Poster
Improving the Effective Receptive Field of Message-Passing Neural Networks
Shahaf E. Finder · Ron Shapira Weber · Moshe Eliasof · Oren Freifeld · Eran Treister
East Exhibition Hall A-B #E-3100
Message-Passing Neural Networks (MPNNs) have become a cornerstone for processing and analyzing graph-structured data. However, their effectiveness is often hindered by phenomena such as over-squashing, where long-range dependencies or interactions are inadequately captured and expressed in the MPNN output. This limitation mirrors the challenges of the Effective Receptive Field (ERF) in Convolutional Neural Networks (CNNs), where the theoretical receptive field is underutilized in practice. In this work, we show and theoretically explain the limited ERF problem in MPNNs. Furthermore, inspired by recent advances in ERF augmentation for CNNs, we propose an Interleaved Multiscale Message-Passing Neural Networks (IM-MPNN) architecture to address these problems in MPNNs. Our method incorporates a hierarchical coarsening of the graph, enabling message-passing across multiscale representations and facilitating long-range interactions without excessive depth or parameterization. Through extensive evaluations on benchmarks such as the Long-Range Graph Benchmark (LRGB), we demonstrate substantial improvements over baseline MPNNs in capturing long-range dependencies while maintaining computational efficiency.
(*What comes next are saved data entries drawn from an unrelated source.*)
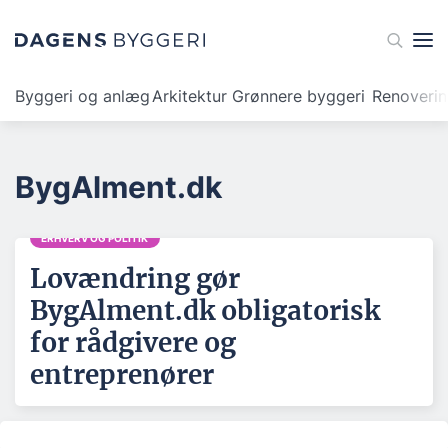
Byggeri og anlæg
Arkitektur
Grønnere byggeri
Renoveri
BygAlment.dk
ERHVERV OG POLITIK
Lovændring gør
BygAlment.dk obligatorisk
for rådgivere og
entreprenører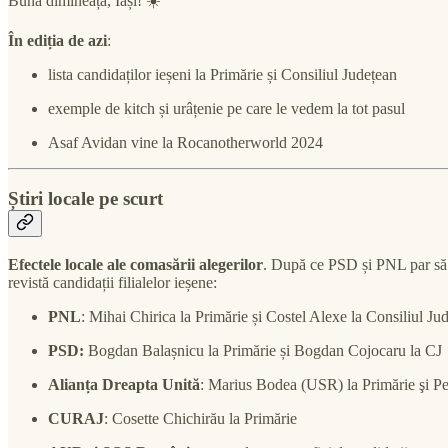
Bună dimineața, Iași! ☀️
În ediția de azi
:
lista candidaților ieșeni la Primărie și Consiliul Județean
exemple de kitch și urâțenie pe care le vedem la tot pasul
Asaf Avidan vine la Rocanotherworld 2024
Știri locale pe scurt
Efectele locale ale comasării alegerilor
. După ce PSD și PNL par să fi
revistă candidații filialelor ieșene:
PNL
: Mihai Chirica la Primărie și Costel Alexe la Consiliul Ju
PSD:
Bogdan Balașnicu la Primărie și Bogdan Cojocaru la CJ
Alianța Dreapta Unită
: Marius Bodea (USR) la Primărie şi P
CURAJ
: Cosette Chichirău la Primărie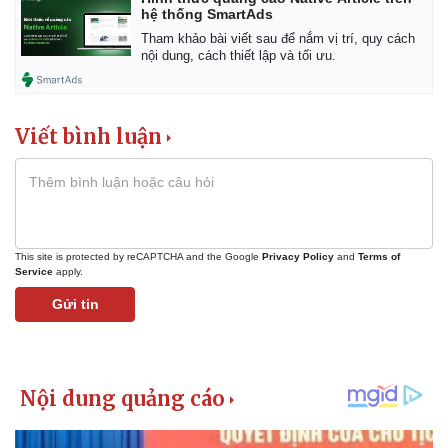
hệ thống SmartAds
Tham khảo bài viết sau để nắm vị trí, quy cách
nội dung, cách thiết lập và tối ưu.
Viết bình luận
This site is protected by reCAPTCHA and the Google
Privacy Policy
and
Terms of
Service
apply.
Gửi tin
Kinh tế
Thị trường
Bất động sản
Giá vàng
Khởi nghiệp
Tiêu dùng
Tỷ giá
Chứng khoán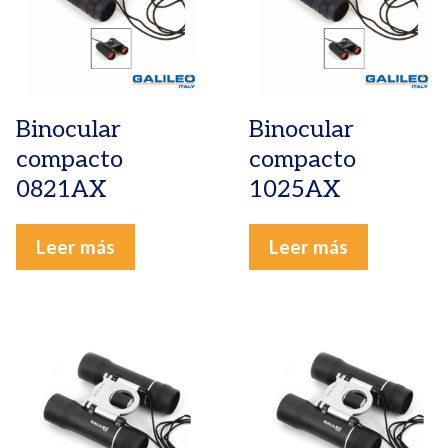
Binocular
Binocular
compacto
compacto
0821AX
1025AX
Leer más
Leer más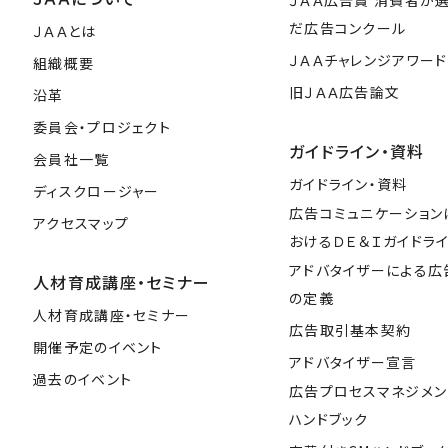
ＪＡＡ広告賞 消費者が
だ広告コンクール
ＪＡＡとは
ＪＡＡチャレンジアワード
組織概要
旧ＪＡＡ広告論文
沿革
委員会・プロジェクト
ガイドライン・資料
会員社一覧
ガイドライン・資料
ディスクロージャー
広告コミュニケーション
アクセスマップ
おけるＤＥ＆Ｉガイドラ
アドバタイザーによる広
人材育成講座・セミナー
の定義
人材育成講座・セミナー
広告取引基本契約
開催予定のイベント
アドバタイザー宣言
過去のイベント
広告プロセスマネジメン
ハンドブック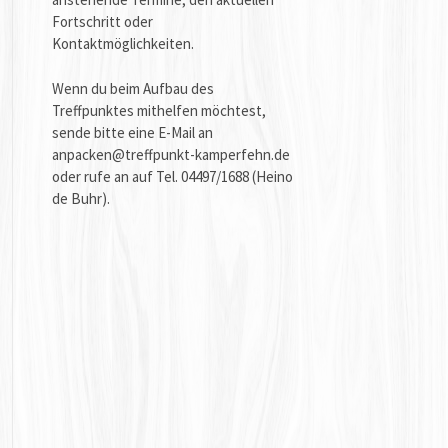
Fortschritt oder
Kontaktmöglichkeiten.
Wenn du beim Aufbau des
Treffpunktes mithelfen möchtest,
sende bitte eine E-Mail an
anpacken@treffpunkt-kamperfehn.de
oder rufe an auf Tel. 04497/1688 (Heino
de Buhr).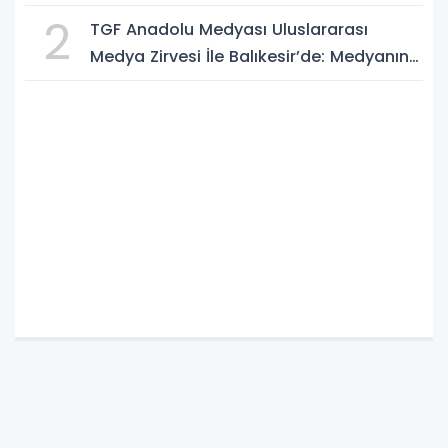
2
TGF Anadolu Medyası Uluslararası
Medya Zirvesi İle Balıkesir’de: Medyanın
Kalbi 3 Gün Boyunca Balıkesir'de Atacak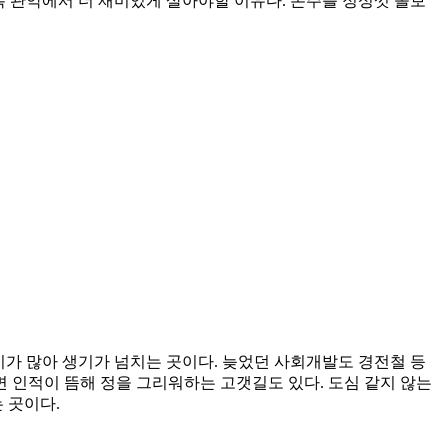
록 관악에서 더 재미있게 살아야할 이유다. 손주를 정성껏 돌보
가 많아 생기가 넘치는 곳이다. 늦었던 사회개발도 경전철 등
하면 인적이 뜸해 정을 그리워하는 고갯길도 있다. 도심 같지 않는
 곳이다.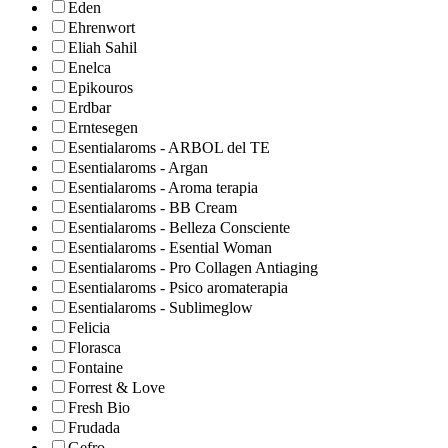
Eden
Ehrenwort
Eliah Sahil
Enelca
Epikouros
Erdbar
Erntesegen
Esentialaroms - ARBOL del TE
Esentialaroms - Argan
Esentialaroms - Aroma terapia
Esentialaroms - BB Cream
Esentialaroms - Belleza Consciente
Esentialaroms - Esential Woman
Esentialaroms - Pro Collagen Antiaging
Esentialaroms - Psico aromaterapia
Esentialaroms - Sublimeglow
Felicia
Florasca
Fontaine
Forrest & Love
Fresh Bio
Frudada
Gefro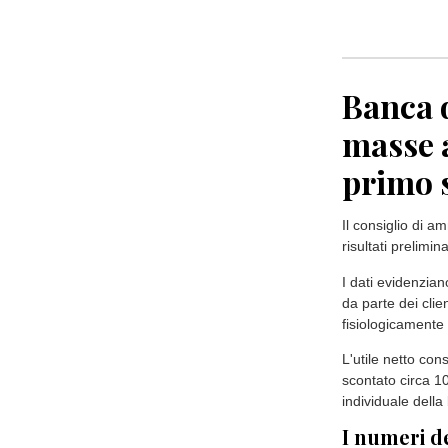
Banca d
masse a
primo 
​Il consiglio di 
risultati prelimi
I dati evidenzia
da parte dei clie
fisiologicamente 
L'utile netto con
scontato circa 10 
individuale dell
​I numeri de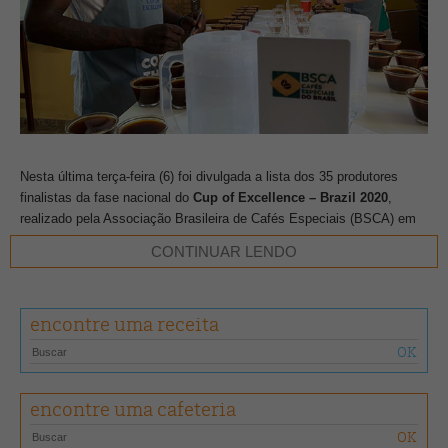
Nesta última terça-feira (6) foi divulgada a lista dos 35 produtores
finalistas da fase nacional do
Cup of Excellence – Brazil 2020
,
realizado pela Associação Brasileira de Cafés Especiais (BSCA) em
parceria com a Agência de Promoção de Exportações e
CONTINUAR LENDO
Investimentos (Apex-Brasil) e a Alliance for Coffee Excellence (ACE).
A edição do concurso contou com a inscrição de 655 lotes, dos quais
encontre uma receita
100 foram selecionados para a segunda etapa da competição
. Após
essa seleção, as amostras foram reavaliadas e os 35 cafés que
obtiveram nota igual ou superior a 87 pontos compuseram a lista dos
finalistas da fase nacional. Confira abaixo os nomes:
encontre uma cafeteria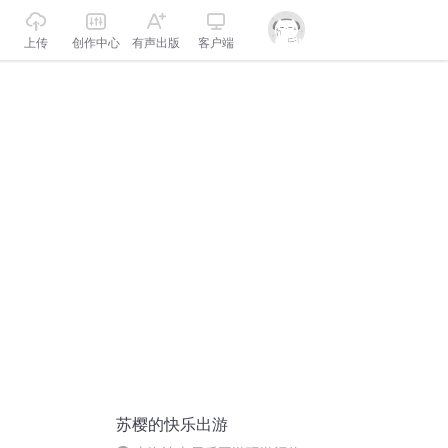
上传
创作中心
有声出版
客户端
苏樱的快乐出游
Message-Passing Neural Networks (MPNNs) struggle to capture information from distant nodes due to a limited Effective Receptive Field (ERF), the region of the graph influencing a node’s representation. In this paper, we formalize the concept of ERF in GNNs and propose Interleaved Multiscale Message-Passing Neural Networks (IM-MPNNs). Our method processes graphs at multiple scales, efficiently expanding the ERF to improve long-range information integration without significantly increasing computational cost. Experiments show IM-MPNNs significantly outperform traditional GNNs in tasks requiring distant interactions, including molecular property prediction and image segmentation.